These are tricky times to be an ambitious and (relatively) young star in the Democratic Party.
President Biden, the party’s 81-year-old presumptive nominee for president, dialed into MSNBC on Monday morning to bray about the whippersnappers snapping at his stiffened heels. “Run against me,” he said, rather indignantly. “Go ahead. Announce for president. Challenge me at the convention.”
Who would dare! “I don’t even like playing in hypotheticals,” Gov. Gavin Newsom of California, 56, swore last week. “There’s no point engaging in these hypotheticals,” echoed an aide to the 59-year-old governor of Illinois, JB Pritzker.
It was Gretchen Whitmer’s turn on Tuesday. “I’m not going to entertain any conversation along that line,” Ms. Whitmer, the 52-year-old governor of Michigan, said in an interview with USA Today. “The president is in this race, he is running, and he’s got my unequivocal support.”
What unfortunate timing then for her to publish “True Gretch: What I’ve Learned About Life, Leadership, and Everything in Between,” a slim book out on Tuesday that contains just the sort of political pablum sure to keep her name circulating in “any conversation along that line.”
The final page of her book consists of a block quotation from Theodore Roosevelt’s “The Man in the Arena” speech, followed by this chestnut: “Though these words were written more than a hundred years ago, they’re just as true today — except for two things. The ‘man’ may be a woman. And she may just be wearing fuchsia.” (Can you guess the governor’s favorite color?)
“True Gretch” reads like Ms. Whitmer’s collective rebuttal to the superannuated leadership that has her party in a chokehold. The book is full of contrasts that she might not have intended months ago but are stark today.
Unlike Mr.

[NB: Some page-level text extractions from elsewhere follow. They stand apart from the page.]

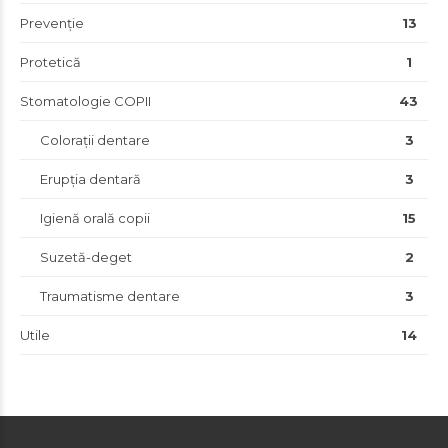
Prevenție
13
Protetică
1
Stomatologie COPII
43
Colorații dentare
3
Erupția dentară
3
Igienă orală copii
15
Suzetă-deget
2
Traumatisme dentare
3
Utile
14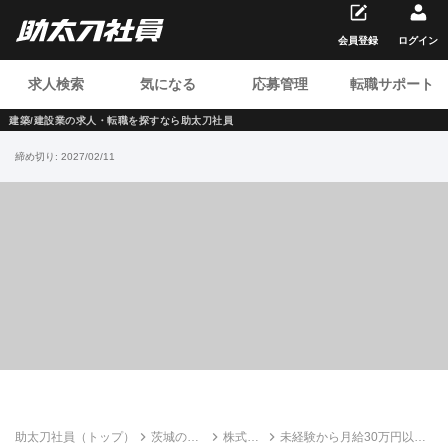
会員登録
ログイン
求人検索
気になる
応募管理
転職サポート
建築/建設業の求人・転職を
探すなら助太刀社員
締め切り:
2027/02/11
助太刀社員（トップ）
茨城の建
株式会
未経験から月給30万円以上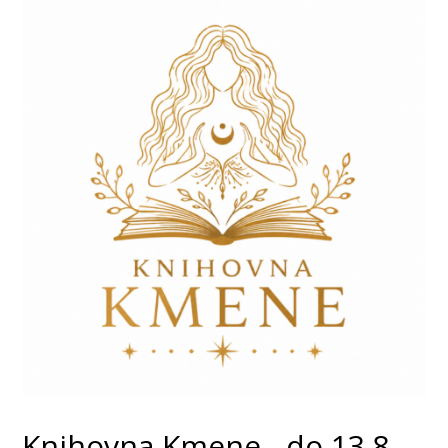
Knihovna Kmene - do 13.8.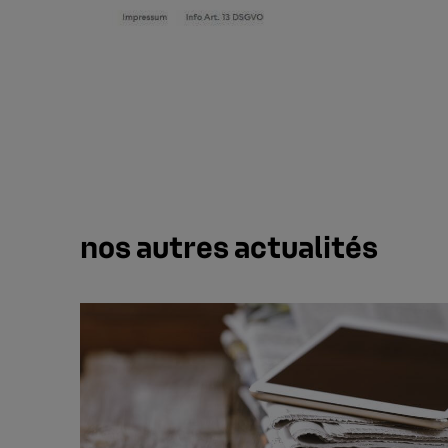
nos autres actualités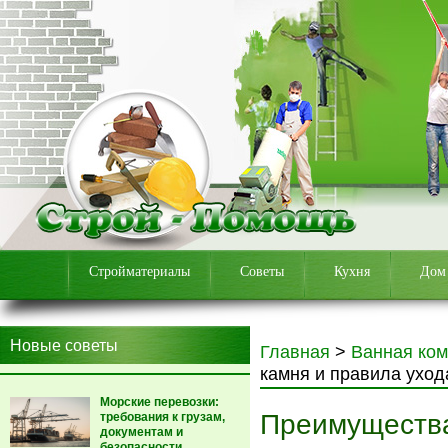
Стройматериалы
Советы
Кухня
Дом
Новые советы
Главная
>
Ванная ком
камня и правила уход
Морские перевозки:
Преимущества
требования к грузам,
документам и
безопасности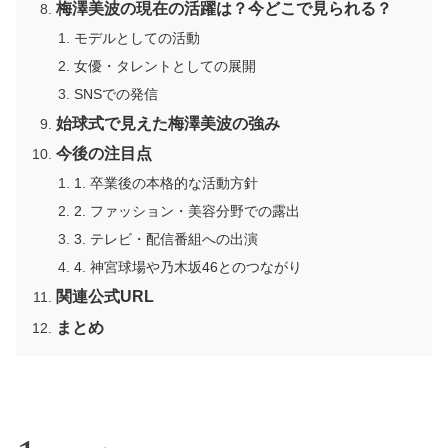
梅澤美波の現在の活躍は？今どこで見られる？
モデルとしての活動
女優・タレントとしての展開
SNSでの発信
始球式で見えた梅澤美波の強み
今後の注目点
1. 卒業後の本格的な活動方針
2. ファッション・美容分野での露出
3. テレビ・配信番組への出演
4. 神宮球場や乃木坂46とのつながり
関連公式URL
まとめ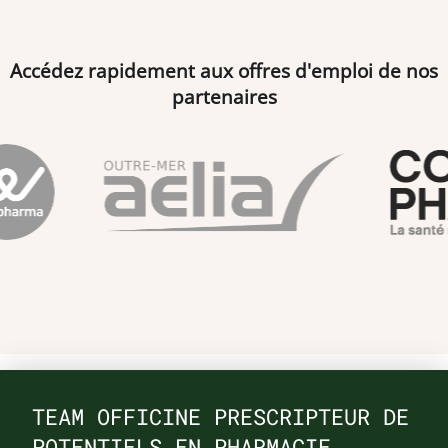
Accédez rapidement aux offres d'emploi de nos
partenaires
TEAM OFFICINE PRESCRIPTEUR DE
POTENTIELS EN PHARMACIE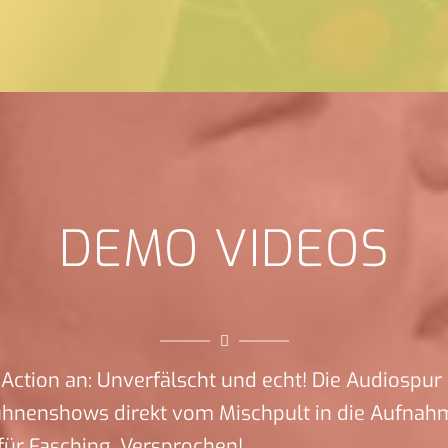
DEMO VIDEOS
Action an: Unverfälscht und echt! Die Audiospur 
ühnenshows direkt vom Mischpult in die Aufnah
ür Fasching. Versprochen!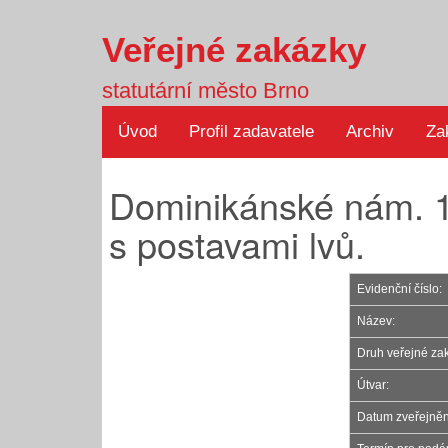
Veřejné zakázky
statutární město Brno
Úvod
Profil zadavatele
Archiv
Za
Dominikánské nám. 1
s postavami lvů.
Evidenční číslo:
Název:
Druh veřejné za
Útvar:
Datum zveřejněn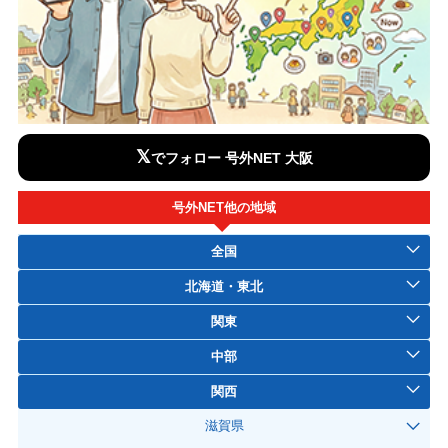
𝕏
でフォロー 号外NET 大阪
号外NET他の地域
全国
北海道・東北
関東
中部
関西
滋賀県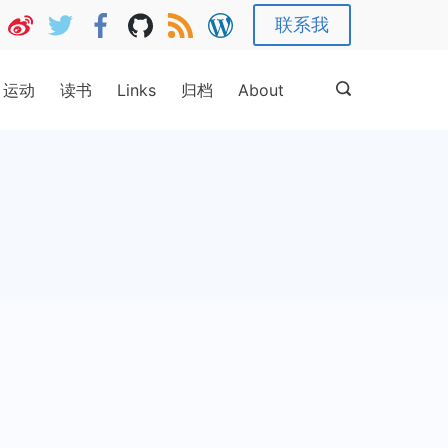
联系我
运动
读书
Links
归档
About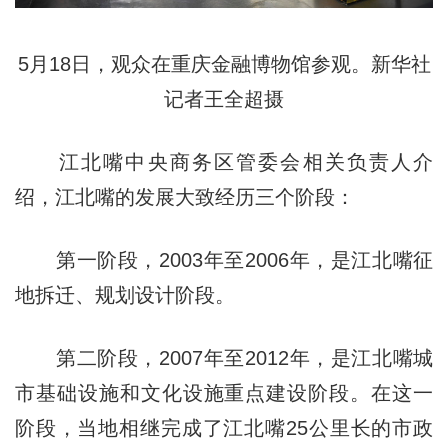
5月18日，观众在重庆金融博物馆参观。新华社
记者王全超摄
江北嘴中央商务区管委会相关负责人介
绍，江北嘴的发展大致经历三个阶段：
第一阶段，2003年至2006年，是江北嘴征
地拆迁、规划设计阶段。
第二阶段，2007年至2012年，是江北嘴城
市基础设施和文化设施重点建设阶段。在这一
阶段，当地相继完成了江北嘴25公里长的市政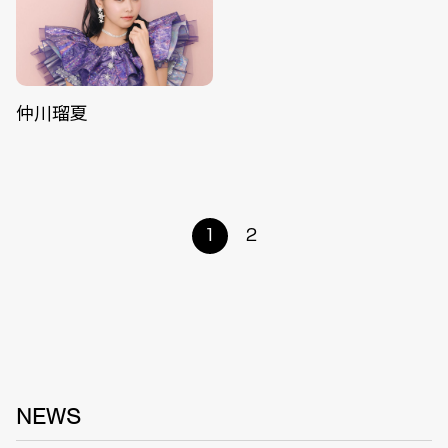
仲川瑠夏
1
2
NEWS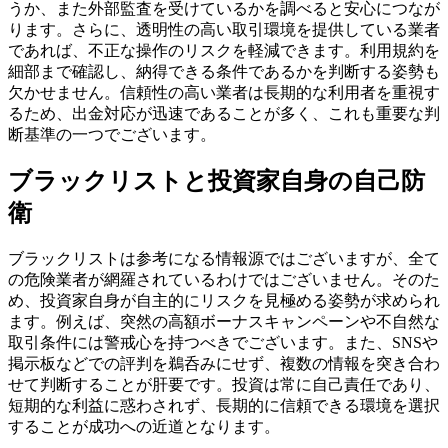
うか、また外部監査を受けているかを調べると安心につなが
ります。さらに、透明性の高い取引環境を提供している業者
であれば、不正な操作のリスクを軽減できます。利用規約を
細部まで確認し、納得できる条件であるかを判断する姿勢も
欠かせません。信頼性の高い業者は長期的な利用者を重視す
るため、出金対応が迅速であることが多く、これも重要な判
断基準の一つでございます。
ブラックリストと投資家自身の自己防
衛
ブラックリストは参考になる情報源ではございますが、全て
の危険業者が網羅されているわけではございません。そのた
め、投資家自身が自主的にリスクを見極める姿勢が求められ
ます。例えば、突然の高額ボーナスキャンペーンや不自然な
取引条件には警戒心を持つべきでございます。また、SNSや
掲示板などでの評判を鵜呑みにせず、複数の情報を突き合わ
せて判断することが肝要です。投資は常に自己責任であり、
短期的な利益に惑わされず、長期的に信頼できる環境を選択
することが成功への近道となります。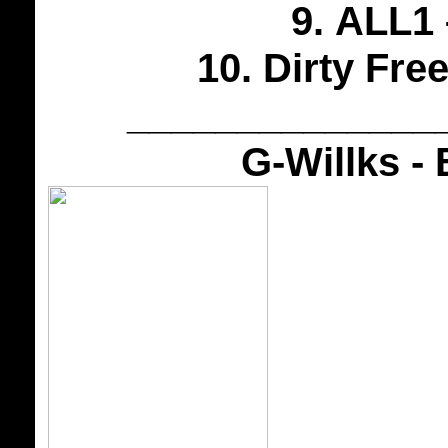
9. ALL1
10. Dirty Fre
______________
G-Willks -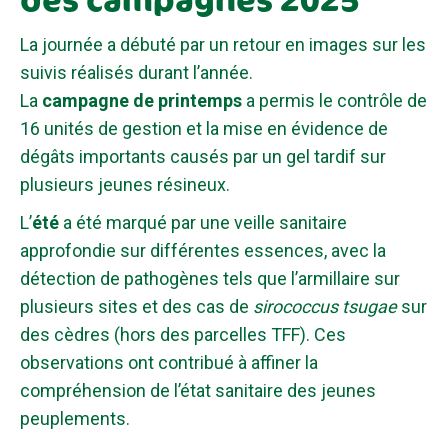
La journée a débuté par un retour en images sur les
suivis réalisés durant l’année.
La
campagne de printemps
a permis le contrôle de
16 unités de gestion et la mise en évidence de
dégâts importants causés par un gel tardif sur
plusieurs jeunes résineux.
L’
été
a été marqué par une veille sanitaire
approfondie sur différentes essences, avec la
détection de pathogènes tels que l’armillaire sur
plusieurs sites et des cas de
sirococcus tsugae
sur
des cèdres (hors des parcelles TFF). Ces
observations ont contribué à affiner la
compréhension de l’état sanitaire des jeunes
peuplements.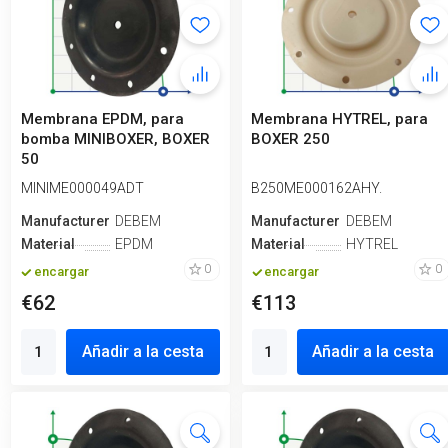
Membrana EPDM, para
Membrana HYTREL, para
bomba MINIBOXER, BOXER
BOXER 250
50
MINIME000049ADT
B250ME000162AHY.
Manufacturero
DEBEM
Manufacturero
DEBEM
Material
EPDM
Material
HYTREL
0
0
encargar
encargar
€62
€113
Añadir a la cesta
Añadir a la cesta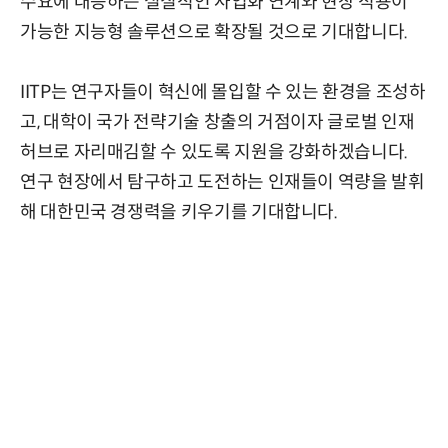
수요에 대응하는 실질적인 사업화 연계와 현장 적용이
가능한 지능형 솔루션으로 확장될 것으로 기대합니다.
IITP는 연구자들이 혁신에 몰입할 수 있는 환경을 조성하
고, 대학이 국가 전략기술 창출의 거점이자 글로벌 인재
허브로 자리매김할 수 있도록 지원을 강화하겠습니다.
연구 현장에서 탐구하고 도전하는 인재들이 역량을 발휘
해 대한민국 경쟁력을 키우기를 기대합니다.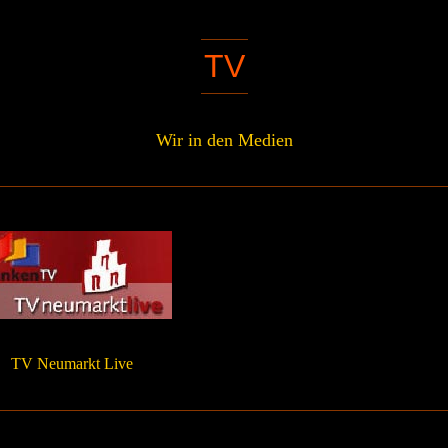
TV
Wir in den Medien
TV Neumarkt Live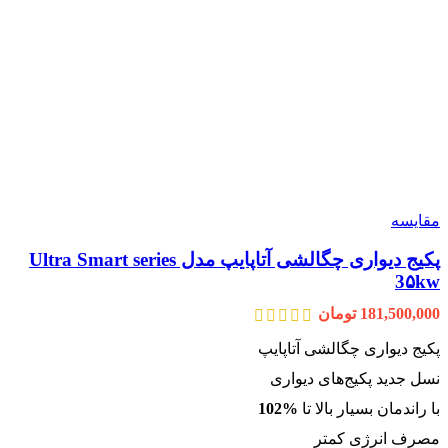
مقایسه
پکیج دیواری چگالشی آتاپایپ مدل Ultra Smart series
3۵kw
181,500,000
تومان
پکیج دیواری چگالشی آتاپایپ
نسل جدید پکیج‌های دیواری
با راندمان بسیار بالا تا
%102
مصرف انرژی کمتر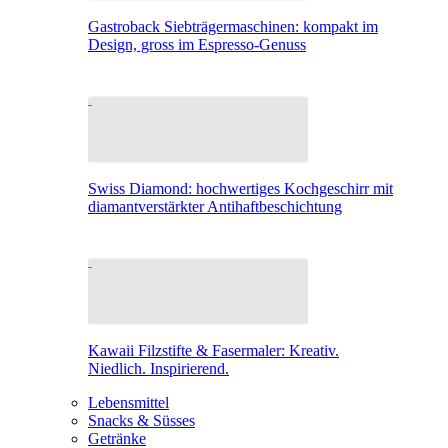
Gastroback Siebträgermaschinen: kompakt im
Design, gross im Espresso-Genuss
Swiss Diamond: hochwertiges Kochgeschirr mit
diamantverstärkter Antihaftbeschichtung
Kawaii Filzstifte & Fasermaler: Kreativ.
Niedlich. Inspirierend.
Lebensmittel
Snacks & Süsses
Getränke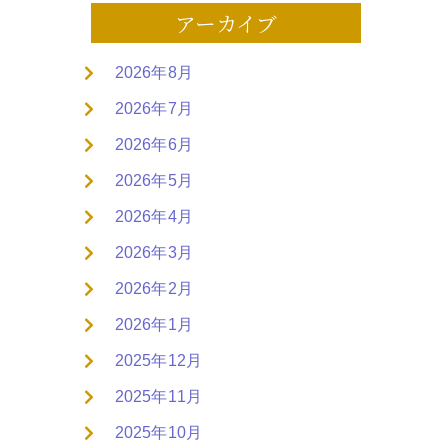
アーカイブ
2026年8月
2026年7月
2026年6月
2026年5月
2026年4月
2026年3月
2026年2月
2026年1月
2025年12月
2025年11月
2025年10月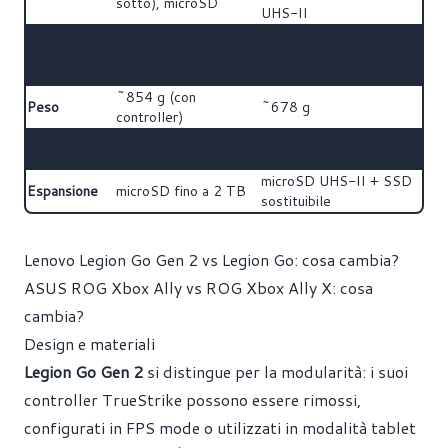
sotto), microSD
UHS-II
Speaker stereo + jack
Speaker stereo + jack
Audio
3.5 mm + AI Noise
3.5 mm
Cancel
~854 g (con
Peso
~678 g
controller)
Wi-Fi 6E, Bluetooth
Connettività
Wi-Fi 6E, Bluetooth 5.2
5.3
microSD UHS-II + SSD
Espansione
microSD fino a 2 TB
sostituibile
Lenovo Legion Go Gen 2 vs Legion Go: cosa cambia?
ASUS ROG Xbox Ally vs ROG Xbox Ally X: cosa
cambia?
Design e materiali
Legion Go Gen 2
si distingue per la modularità: i suoi
controller TrueStrike possono essere rimossi,
configurati in FPS mode o utilizzati in modalità tablet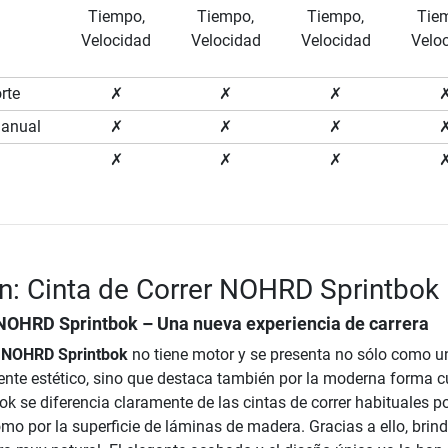
Tiempo,
Tiempo,
Tiempo,
Tie
Velocidad
Velocidad
Velocidad
Velo
rte
✗
✗
✗
manual
✗
✗
✗
✗
✗
✗
n: Cinta de Correr NOHRD Sprintbok
 NOHRD Sprintbok
– Una nueva experiencia de carrera
r NOHRD Sprintbok
no tiene motor y se presenta no sólo como u
nte estético, sino que destaca también por la moderna forma c
bok se diferencia claramente de las cintas de correr habituales p
omo por la superficie de láminas de madera. Gracias a ello, brin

Biden, Ms. Whitmer is, in her telling, twinkle-toed on a debate stage. In a chapter called “Happy Warrior,” she writes about going up against her Republican opponent for governor in 2018, knocking him off balance by being “loose and funny,” and feeling that she “won that debate before it even started.”
Unlike Mr. Biden, Ms. Whitmer’s cultural touchstones are not those of the Silent Generation. She cites Gen X jams by Alanis Morissette, Eminem and Pearl Jam in a list of her favorite songs.
Unlike Mr. Biden, Ms. Whitmer enjoys a drink. As a teenager, she got so drunk while tailgating that she puked on her high school principal and got suspended from school for three days. After being parodied by the actor Cecily Strong on “Saturday Night Live,” Ms. Whitmer sent Ms. Strong cases of Michigan beer. And in particularly tough moments, she is grateful for “tequila and a good cry.”
Unlike Mr. Biden, Ms. Whitmer is itching for a good scrap. She writes that she deals with Republicans by “gritting your teeth and putting on a smile when you really feel like punching a throat.” (She also makes a reference to getting into “the Octagon,” the ring in which Ultimate Fighting Championship matches take place.)
Unlike Mr. Biden, Ms. Whitmer’s media game is more sophisticated than calling into “Morning Joe” under threat of duress. She recounts the various times she has manufactured viral moments on the internet, writing that “it is objectively true (in my subjective opinion) that I have the most creative social media” of any governor.
Speaking of those other governors, Ms. Whitmer swipes at Mr. Newsom in her book. She writes about the time in 2021 when she went out drinking with a group of friends and was photographed violating the social-distancing rules she herself had set for Michigan.
“I wasn’t the only politician to make this mistake, of course. Gavin Newsom had a meal at the French Laundry during the pandemic,” she reminds the reader. “So, Gavin and I had that in common — even though he was dining at a Michelin three-star restaurant and I was in a dive bar.”
As she writes elsewhere in her book: “We governors are a competitive group.”